▸ **What you will do**:
Transcribe exactly, and only, the lines running from the one with "6 de agosto de 2026" to the end of the entries below, both included, without any pictures.

[Saved data entries]
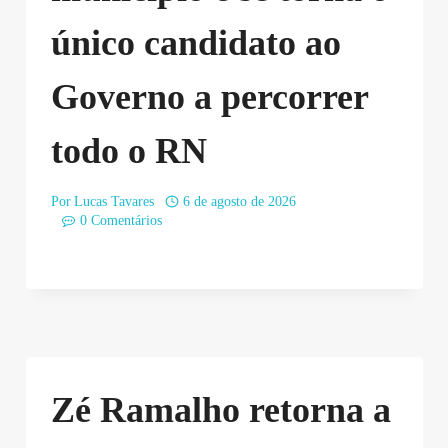
único candidato ao
Governo a percorrer
todo o RN
Por
Lucas Tavares
6 de agosto de 2026
0 Comentários
Zé Ramalho retorna a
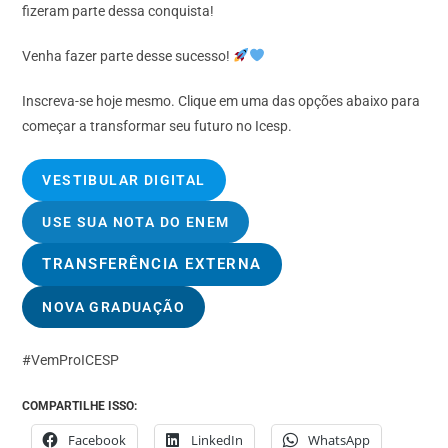
fizeram parte dessa conquista!
Venha fazer parte desse sucesso!
Inscreva-se hoje mesmo. Clique em uma das opções abaixo para
começar a transformar seu futuro no Icesp.
VESTIBULAR DIGITAL
USE SUA NOTA DO ENEM
TRANSFERÊNCIA EXTERNA
NOVA GRADUAÇÃO
#VemProICESP
COMPARTILHE ISSO:
Facebook
LinkedIn
WhatsApp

▸ **Response to this exercise**:
6 de agosto de 2026
0 Comentários
Zé Ramalho retorna a
fizeram parte dessa conquista!
Venha fazer parte desse sucesso!
Inscreva-se hoje mesmo. Clique em uma das opções abaixo para
começar a transformar seu futuro no Icesp.
VESTIBULAR DIGITAL
USE SUA NOTA DO ENEM
TRANSFERÊNCIA EXTERNA
NOVA GRADUAÇÃO
#VemProICESP
COMPARTILHE ISSO:
Facebook
LinkedIn
WhatsApp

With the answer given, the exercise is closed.